Maria Speck, Ancient Grains for Modern Meals (Ten Speed Press, 2011) £18.90

This handsome book would appeal to health-conscious cooks, but also to anyone interested in sustainable living or just widening their repertoire. It sets out to rescue whole grains from the clichés of stodgy hippie cooking, creating lighter dishes that will appeal to a modern tastes. But for foodies who don’t need to be persuaded of the deliciousness of barley, farro, and millet, there is a wealth of ideas for cooking with these store-cupboard staples. Recipes include salad with kamut, carrot and pomegranate and main dishes such as artichoke and polenta tart. It’s not vegetarian but it has very little meat, and offers suggestions for how to make veggie versions of meat dishes. The photography is gorgeous but it’s not just a coffee-table book. I can imagine loads of my friends cooking from this book.

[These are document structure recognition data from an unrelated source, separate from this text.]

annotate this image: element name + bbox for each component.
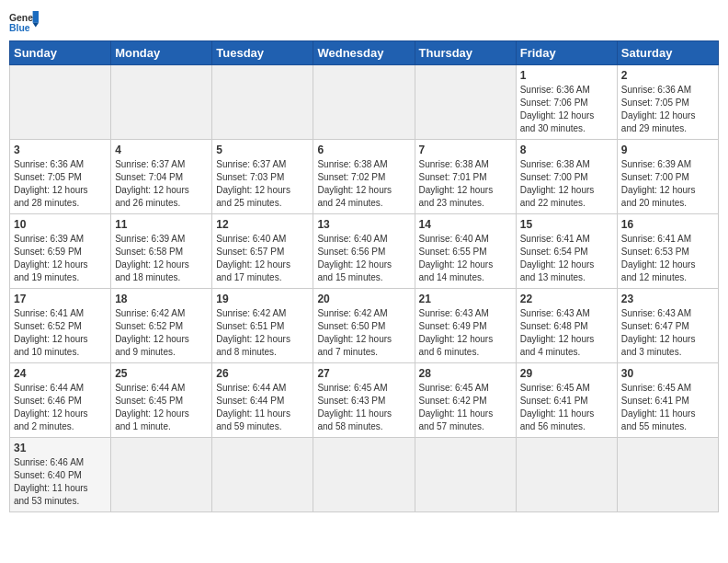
calendar-day-cell: 5Sunrise: 6:37 AM Sunset: 7:03 PM Daylig…	[212, 140, 313, 214]
day-info: Sunrise: 6:37 AM Sunset: 7:04 PM Dayligh…	[115, 158, 208, 210]
day-info: Sunrise: 6:39 AM Sunset: 6:58 PM Dayligh…	[115, 233, 208, 284]
day-number: 9	[621, 144, 714, 156]
day-info: Sunrise: 6:36 AM Sunset: 7:06 PM Dayligh…	[520, 84, 613, 135]
weekday-header-row: SundayMondayTuesdayWednesdayThursdayFrid…	[10, 41, 719, 65]
day-number: 26	[216, 367, 309, 380]
calendar-day-cell: 25Sunrise: 6:44 AM Sunset: 6:45 PM Dayli…	[111, 363, 212, 438]
day-info: Sunrise: 6:39 AM Sunset: 6:59 PM Dayligh…	[14, 233, 107, 284]
calendar-day-cell: 4Sunrise: 6:37 AM Sunset: 7:04 PM Daylig…	[111, 140, 212, 214]
calendar-day-cell: 1Sunrise: 6:36 AM Sunset: 7:06 PM Daylig…	[516, 65, 617, 140]
day-number: 18	[115, 293, 208, 305]
day-info: Sunrise: 6:43 AM Sunset: 6:48 PM Dayligh…	[520, 307, 613, 359]
calendar-day-cell: 19Sunrise: 6:42 AM Sunset: 6:51 PM Dayli…	[212, 289, 313, 363]
day-number: 10	[14, 218, 107, 231]
day-number: 25	[115, 367, 208, 380]
day-info: Sunrise: 6:40 AM Sunset: 6:56 PM Dayligh…	[317, 233, 410, 284]
calendar-day-cell: 10Sunrise: 6:39 AM Sunset: 6:59 PM Dayli…	[10, 214, 111, 289]
calendar-day-cell: 7Sunrise: 6:38 AM Sunset: 7:01 PM Daylig…	[415, 140, 516, 214]
calendar-day-cell	[111, 438, 212, 512]
calendar-day-cell	[212, 65, 313, 140]
day-number: 1	[520, 69, 613, 82]
calendar-day-cell: 16Sunrise: 6:41 AM Sunset: 6:53 PM Dayli…	[617, 214, 718, 289]
day-number: 13	[317, 218, 410, 231]
day-info: Sunrise: 6:38 AM Sunset: 7:01 PM Dayligh…	[419, 158, 512, 210]
day-info: Sunrise: 6:42 AM Sunset: 6:52 PM Dayligh…	[115, 307, 208, 359]
day-info: Sunrise: 6:45 AM Sunset: 6:43 PM Dayligh…	[317, 382, 410, 433]
day-info: Sunrise: 6:44 AM Sunset: 6:45 PM Dayligh…	[115, 382, 208, 433]
calendar-day-cell: 24Sunrise: 6:44 AM Sunset: 6:46 PM Dayli…	[10, 363, 111, 438]
calendar-day-cell: 15Sunrise: 6:41 AM Sunset: 6:54 PM Dayli…	[516, 214, 617, 289]
svg-marker-3	[33, 23, 39, 28]
calendar-week-row: 3Sunrise: 6:36 AM Sunset: 7:05 PM Daylig…	[10, 140, 719, 214]
day-info: Sunrise: 6:46 AM Sunset: 6:40 PM Dayligh…	[14, 456, 107, 508]
day-number: 8	[520, 144, 613, 156]
day-number: 17	[14, 293, 107, 305]
weekday-header-cell: Tuesday	[212, 41, 313, 65]
day-info: Sunrise: 6:38 AM Sunset: 7:00 PM Dayligh…	[520, 158, 613, 210]
calendar-day-cell	[617, 438, 718, 512]
calendar-body: 1Sunrise: 6:36 AM Sunset: 7:06 PM Daylig…	[10, 65, 719, 512]
calendar-day-cell: 12Sunrise: 6:40 AM Sunset: 6:57 PM Dayli…	[212, 214, 313, 289]
day-number: 5	[216, 144, 309, 156]
day-info: Sunrise: 6:42 AM Sunset: 6:50 PM Dayligh…	[317, 307, 410, 359]
calendar-day-cell	[415, 65, 516, 140]
calendar-day-cell: 26Sunrise: 6:44 AM Sunset: 6:44 PM Dayli…	[212, 363, 313, 438]
day-number: 31	[14, 442, 107, 454]
calendar-day-cell: 6Sunrise: 6:38 AM Sunset: 7:02 PM Daylig…	[313, 140, 415, 214]
day-info: Sunrise: 6:43 AM Sunset: 6:47 PM Dayligh…	[621, 307, 714, 359]
day-number: 19	[216, 293, 309, 305]
day-info: Sunrise: 6:44 AM Sunset: 6:44 PM Dayligh…	[216, 382, 309, 433]
calendar-day-cell: 11Sunrise: 6:39 AM Sunset: 6:58 PM Dayli…	[111, 214, 212, 289]
calendar-day-cell: 21Sunrise: 6:43 AM Sunset: 6:49 PM Dayli…	[415, 289, 516, 363]
day-number: 24	[14, 367, 107, 380]
calendar-day-cell: 29Sunrise: 6:45 AM Sunset: 6:41 PM Dayli…	[516, 363, 617, 438]
calendar-week-row: 17Sunrise: 6:41 AM Sunset: 6:52 PM Dayli…	[10, 289, 719, 363]
day-info: Sunrise: 6:41 AM Sunset: 6:52 PM Dayligh…	[14, 307, 107, 359]
calendar-week-row: 10Sunrise: 6:39 AM Sunset: 6:59 PM Dayli…	[10, 214, 719, 289]
day-info: Sunrise: 6:45 AM Sunset: 6:41 PM Dayligh…	[520, 382, 613, 433]
day-info: Sunrise: 6:41 AM Sunset: 6:53 PM Dayligh…	[621, 233, 714, 284]
calendar-day-cell: 31Sunrise: 6:46 AM Sunset: 6:40 PM Dayli…	[10, 438, 111, 512]
day-info: Sunrise: 6:45 AM Sunset: 6:41 PM Dayligh…	[621, 382, 714, 433]
calendar-day-cell	[111, 65, 212, 140]
calendar-week-row: 31Sunrise: 6:46 AM Sunset: 6:40 PM Dayli…	[10, 438, 719, 512]
page-header: General Blue	[9, 9, 719, 35]
calendar-day-cell: 9Sunrise: 6:39 AM Sunset: 7:00 PM Daylig…	[617, 140, 718, 214]
day-info: Sunrise: 6:40 AM Sunset: 6:57 PM Dayligh…	[216, 233, 309, 284]
day-info: Sunrise: 6:37 AM Sunset: 7:03 PM Dayligh…	[216, 158, 309, 210]
weekday-header-cell: Wednesday	[313, 41, 415, 65]
day-info: Sunrise: 6:44 AM Sunset: 6:46 PM Dayligh…	[14, 382, 107, 433]
calendar-day-cell: 23Sunrise: 6:43 AM Sunset: 6:47 PM Dayli…	[617, 289, 718, 363]
calendar-day-cell: 17Sunrise: 6:41 AM Sunset: 6:52 PM Dayli…	[10, 289, 111, 363]
day-info: Sunrise: 6:41 AM Sunset: 6:54 PM Dayligh…	[520, 233, 613, 284]
day-number: 29	[520, 367, 613, 380]
day-number: 15	[520, 218, 613, 231]
day-info: Sunrise: 6:45 AM Sunset: 6:42 PM Dayligh…	[419, 382, 512, 433]
weekday-header-cell: Friday	[516, 41, 617, 65]
day-info: Sunrise: 6:43 AM Sunset: 6:49 PM Dayligh…	[419, 307, 512, 359]
calendar-day-cell	[10, 65, 111, 140]
weekday-header-cell: Sunday	[10, 41, 111, 65]
calendar-table: SundayMondayTuesdayWednesdayThursdayFrid…	[9, 40, 719, 512]
calendar-day-cell	[516, 438, 617, 512]
day-info: Sunrise: 6:40 AM Sunset: 6:55 PM Dayligh…	[419, 233, 512, 284]
day-number: 14	[419, 218, 512, 231]
day-number: 3	[14, 144, 107, 156]
day-number: 22	[520, 293, 613, 305]
day-info: Sunrise: 6:36 AM Sunset: 7:05 PM Dayligh…	[621, 84, 714, 135]
day-number: 21	[419, 293, 512, 305]
weekday-header-cell: Saturday	[617, 41, 718, 65]
calendar-day-cell: 13Sunrise: 6:40 AM Sunset: 6:56 PM Dayli…	[313, 214, 415, 289]
day-info: Sunrise: 6:38 AM Sunset: 7:02 PM Dayligh…	[317, 158, 410, 210]
day-info: Sunrise: 6:36 AM Sunset: 7:05 PM Dayligh…	[14, 158, 107, 210]
day-number: 23	[621, 293, 714, 305]
calendar-day-cell: 18Sunrise: 6:42 AM Sunset: 6:52 PM Dayli…	[111, 289, 212, 363]
day-number: 30	[621, 367, 714, 380]
calendar-day-cell: 3Sunrise: 6:36 AM Sunset: 7:05 PM Daylig…	[10, 140, 111, 214]
calendar-day-cell: 20Sunrise: 6:42 AM Sunset: 6:50 PM Dayli…	[313, 289, 415, 363]
calendar-day-cell: 8Sunrise: 6:38 AM Sunset: 7:00 PM Daylig…	[516, 140, 617, 214]
svg-marker-2	[33, 11, 39, 23]
day-number: 20	[317, 293, 410, 305]
day-number: 7	[419, 144, 512, 156]
weekday-header-cell: Thursday	[415, 41, 516, 65]
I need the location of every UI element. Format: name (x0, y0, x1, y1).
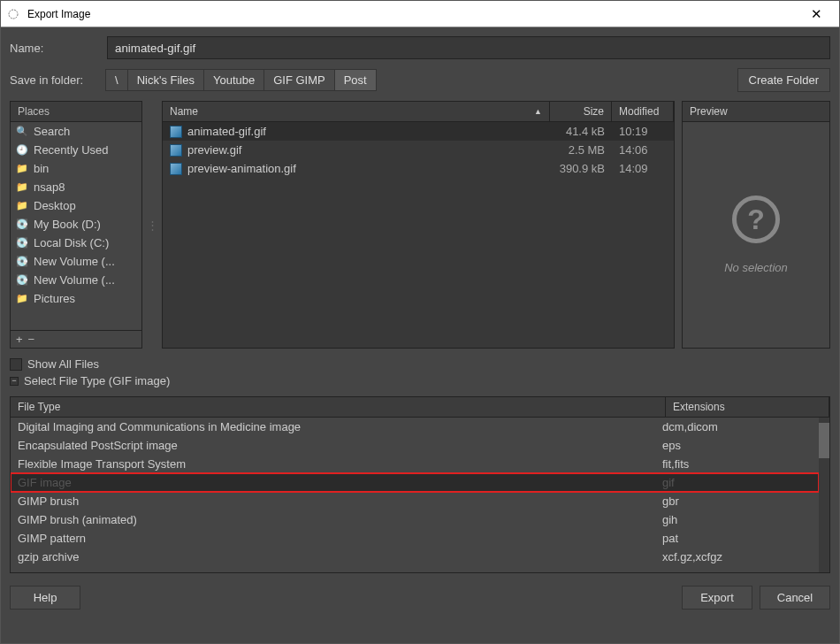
file-type-name: GIMP brush (animated) (11, 512, 655, 527)
places-item[interactable]: 🔍Search (11, 122, 141, 141)
filename-input[interactable] (107, 36, 830, 59)
file-icon (170, 163, 182, 175)
file-type-ext: gih (655, 512, 819, 527)
column-size-header[interactable]: Size (550, 102, 612, 121)
place-label: My Book (D:) (34, 218, 101, 231)
file-modified: 10:19 (612, 125, 674, 138)
file-type-name: GIF image (11, 475, 655, 490)
place-label: Search (34, 125, 70, 138)
name-row: Name: (10, 36, 830, 59)
place-icon: 💽 (16, 274, 28, 286)
file-type-row[interactable]: Encapsulated PostScript imageeps (11, 436, 819, 455)
file-type-rows: Digital Imaging and Communications in Me… (11, 418, 819, 572)
file-name: preview.gif (187, 143, 241, 157)
file-type-name: Digital Imaging and Communications in Me… (11, 419, 655, 434)
help-button[interactable]: Help (10, 586, 80, 610)
places-item[interactable]: 📁bin (11, 159, 141, 178)
cancel-button[interactable]: Cancel (760, 586, 830, 610)
place-icon: 📁 (16, 200, 28, 211)
file-type-row[interactable]: GIMP brush (animated)gih (11, 510, 819, 529)
file-size: 390.9 kB (550, 162, 612, 175)
places-remove-button[interactable]: − (28, 333, 35, 346)
place-label: nsap8 (34, 180, 65, 194)
breadcrumb-item[interactable]: Nick's Files (128, 69, 204, 91)
place-icon: 💽 (16, 218, 28, 230)
select-file-type-expander[interactable]: − Select File Type (GIF image) (10, 374, 830, 387)
places-item[interactable]: 📁Desktop (11, 196, 141, 215)
file-type-row[interactable]: GIMP patternpat (11, 529, 819, 548)
filetype-header-ext[interactable]: Extensions (666, 397, 829, 417)
place-label: Local Disk (C:) (34, 236, 109, 249)
close-button[interactable]: ✕ (798, 1, 834, 27)
file-size: 41.4 kB (550, 125, 612, 138)
places-item[interactable]: 💽New Volume (... (11, 252, 141, 271)
places-item[interactable]: 📁Pictures (11, 289, 141, 308)
places-item[interactable]: 💽New Volume (... (11, 271, 141, 289)
place-icon: 💽 (16, 237, 28, 249)
no-selection-label: No selection (724, 261, 788, 274)
collapse-icon: − (10, 377, 19, 386)
file-row[interactable]: preview-animation.gif390.9 kB14:09 (163, 159, 674, 178)
file-type-row[interactable]: gzip archivexcf.gz,xcfgz (11, 548, 819, 566)
file-type-ext: fit,fits (655, 456, 819, 472)
file-type-ext: dcm,dicom (655, 419, 819, 434)
place-icon: 📁 (16, 163, 28, 174)
file-size: 2.5 MB (550, 143, 612, 157)
place-label: New Volume (... (34, 255, 115, 268)
show-all-files-label: Show All Files (27, 357, 99, 371)
places-list: 🔍Search🕘Recently Used📁bin📁nsap8📁Desktop💽… (11, 122, 141, 330)
show-all-files-checkbox[interactable]: Show All Files (10, 357, 830, 371)
file-row[interactable]: animated-gif.gif41.4 kB10:19 (163, 122, 674, 141)
preview-panel: Preview ? No selection (682, 101, 830, 349)
file-type-row[interactable]: Digital Imaging and Communications in Me… (11, 418, 819, 436)
export-button[interactable]: Export (682, 586, 752, 610)
filetype-header-type[interactable]: File Type (11, 397, 666, 417)
file-type-row[interactable]: Flexible Image Transport Systemfit,fits (11, 455, 819, 473)
file-type-row[interactable]: GIF imagegif (11, 473, 819, 492)
file-name: animated-gif.gif (187, 125, 266, 138)
file-type-row[interactable]: GIMP brushgbr (11, 492, 819, 510)
pane-drag-handle[interactable]: ⋮ (149, 101, 155, 349)
place-label: New Volume (... (34, 273, 115, 287)
place-icon: 🔍 (16, 126, 28, 137)
place-label: bin (34, 162, 49, 175)
file-rows: animated-gif.gif41.4 kB10:19preview.gif2… (163, 122, 674, 348)
places-header: Places (11, 102, 141, 122)
breadcrumb-item[interactable]: Youtube (204, 69, 264, 91)
places-add-button[interactable]: + (16, 333, 23, 346)
column-modified-header[interactable]: Modified (612, 102, 674, 121)
file-list-panel: Name▲ Size Modified animated-gif.gif41.4… (162, 101, 675, 349)
file-name: preview-animation.gif (187, 162, 296, 175)
preview-header: Preview (683, 102, 829, 122)
breadcrumb-item[interactable]: \ (105, 69, 128, 91)
file-type-name: GIMP pattern (11, 531, 655, 546)
place-label: Desktop (34, 199, 76, 212)
file-type-name: Flexible Image Transport System (11, 456, 655, 472)
savein-row: Save in folder: \Nick's FilesYoutubeGIF … (10, 68, 830, 92)
places-panel: Places 🔍Search🕘Recently Used📁bin📁nsap8📁D… (10, 101, 142, 349)
create-folder-button[interactable]: Create Folder (737, 68, 830, 92)
file-type-scrollbar[interactable] (819, 418, 829, 572)
app-icon (6, 7, 20, 21)
file-row[interactable]: preview.gif2.5 MB14:06 (163, 141, 674, 159)
file-type-ext: gbr (655, 494, 819, 509)
middle-panes: Places 🔍Search🕘Recently Used📁bin📁nsap8📁D… (10, 101, 830, 349)
place-icon: 💽 (16, 256, 28, 267)
places-item[interactable]: 💽My Book (D:) (11, 215, 141, 234)
file-type-table: File Type Extensions Digital Imaging and… (10, 396, 830, 573)
file-type-name: gzip archive (11, 549, 655, 564)
breadcrumb-item[interactable]: Post (335, 69, 377, 91)
places-item[interactable]: 📁nsap8 (11, 178, 141, 196)
titlebar: Export Image ✕ (1, 1, 839, 27)
places-item[interactable]: 🕘Recently Used (11, 141, 141, 159)
column-name-header[interactable]: Name▲ (163, 102, 550, 121)
breadcrumb-item[interactable]: GIF GIMP (264, 69, 335, 91)
select-file-type-label: Select File Type (GIF image) (24, 374, 170, 387)
place-label: Recently Used (34, 143, 109, 157)
place-icon: 🕘 (16, 144, 28, 156)
file-type-ext: xcf.gz,xcfgz (655, 549, 819, 564)
name-label: Name: (10, 42, 98, 55)
breadcrumb: \Nick's FilesYoutubeGIF GIMPPost (105, 69, 377, 91)
places-item[interactable]: 💽Local Disk (C:) (11, 234, 141, 252)
file-icon (170, 126, 182, 138)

Luke Nguyen, Indochine. Baguettes and báhn mì: finding France in Vietnam (Murdoch Books, 2011) £17.13

If you’re buying for Asian food lovers (hmm, who might those be?), Luke Nguyen’s new book could be a winner. I haven’t yet caught up with his TV show, in which I’m reliably informed he’s a bit of a twat, but this successful Australian chef undeniably knows his Viet food. I have his one of his previous books, Songs of Sapa, and I’ve found it full of great ideas. I don’t make his exact recipes all that often but I often find myself looking to his techniques and combinations for inspiration. This new book looks to be sumptiously illustrated and maybe a bit food-porny but he’s really passionate about regional Vietnamese cooking. This new book explores the intertwining of French and Vietnamese culinary histories: a politically delicate topic that has produced some of the transnational glories of the Vietnamese kitchen.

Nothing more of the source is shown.